В колдовство и привороты Прозор не верил. А вот то, что на ярмарке волнения начались, — то его беспокоило. Сегодня они ведьме расправой грозят, а завтра силу толпы почувствуют и с вилами на княжий терем двинут? Как известно, не умеешь усмирить беспорядки — возглавляй.
Всего-то надо — одну девку деревенскую с Поспелки привезти да в Граде на плаху кинуть. Другим колдушкам — в назидание, толпе — на радость.
Кажную зиму так скучно люду простому становится, что уж с середины осени хочется кровавую расправу над кем-нибудь учинить. Коли этому зверю голодному живого мясца вовремя не подбрасывать, так опять те же беды назревают — начинают за вилы хвататься да в сторону княжьего терема посматривать.
В этом году вообще все удачно как-то складывается, с зачином на будущее.
Завтра с утра княжий указ огласят: «Ведьму казнить, свистульки в княжестве запретить — новых не лепить, те, что есть сдать воеводе. Кто добром не сдаст — будут отымать силою. Под страхом смерти — не свистеть!!!»
Вот дальше начнется самое интересное.
У кого получится — изымут несколько штук для порядку. Остальных, кто не сдаст, — тех в списки длинные тайно переписывать начнут. А сдавать приворотные свистульки, за которые по три белки плачено, ясное дело, — дураков нет.
Списочки-то длинные с именами уже пишутся, доносы на соседей летят Дозору черными птицами. Все в ларец аккуратно складывается, на замочек запирается. До поры, до времени…

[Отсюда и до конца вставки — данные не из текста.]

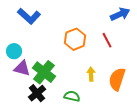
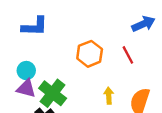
blue L-shape: (29, 16) -> (35, 26), turned -40
cyan circle: (14, 51) -> (26, 71), moved

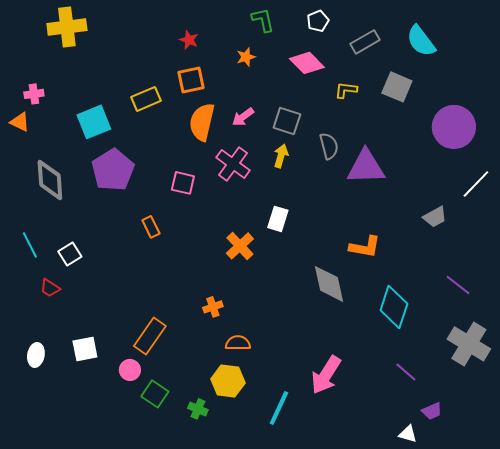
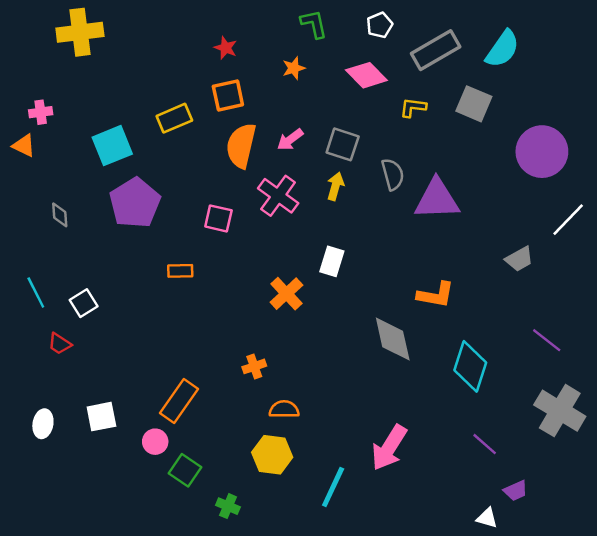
cyan semicircle: (421, 41) -> (503, 49), turned -108
gray rectangle: (365, 42) -> (436, 50), size x1.4
gray diamond: (50, 180) -> (60, 215), size x0.5
orange rectangle: (151, 227) -> (180, 271), turned -65
green cross: (198, 409) -> (228, 506), moved

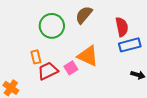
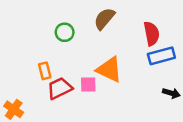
green circle: (52, 26) -> (65, 32), size x0.6
pink square: (71, 68) -> (88, 84), turned 32

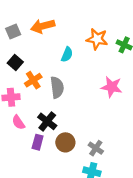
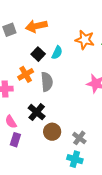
black square: (15, 63) -> (38, 54), moved
pink semicircle: (18, 122) -> (11, 122), moved
purple rectangle: (38, 142) -> (15, 140), moved

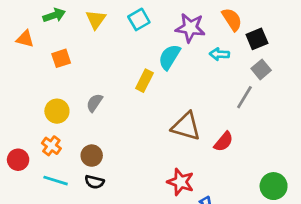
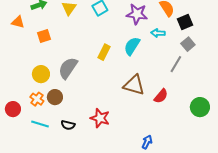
cyan semicircle: (169, 57) -> (132, 46), moved
gray semicircle: (94, 103) -> (68, 68), size x1.6
brown circle: (92, 156) -> (55, 97), moved
red star: (181, 182) -> (100, 118), moved
green circle: (274, 186) -> (200, 107), moved

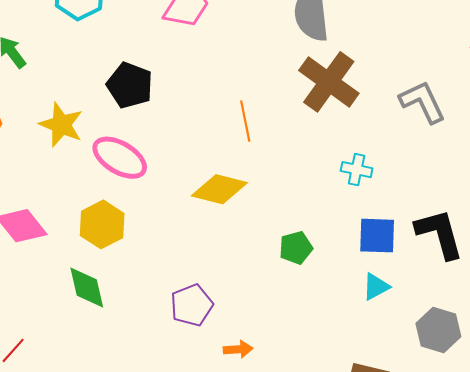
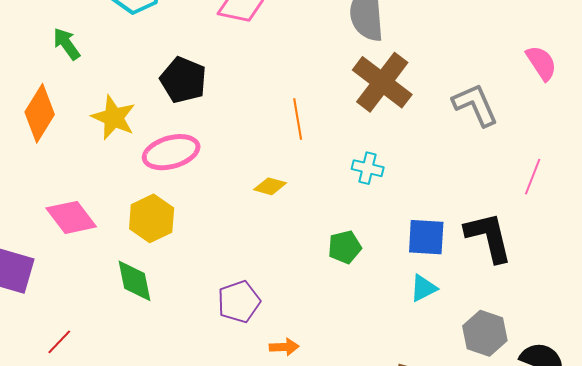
pink ellipse: (120, 158) -> (171, 152), turned -48
cyan cross: (357, 170) -> (368, 168), moved
yellow diamond: (219, 189) -> (270, 186), size x0.6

И вот, когда понадобится, можно выуживать имена с той бересты, да к стенке рогатиной человечка, какого хошь, и припереть: либо на плаху за нарушение княжьего указу о свистках, либо делай- что велят.
Как известно, чтоб власть держать, надобно знать, за что ухватиться. К каждому свой подход нужОн — искать слабые места у людей хлопотно. И чего уж проще, чем за свистульку запретную, в дому обнаруженную, к ответу призвать когда понадобится?
Ох, не зря его матушка Прозором назвала — вдаль сквозь снежную ночь далеко глядит.
Вон уж и Поспелка за опушкой леса показалась.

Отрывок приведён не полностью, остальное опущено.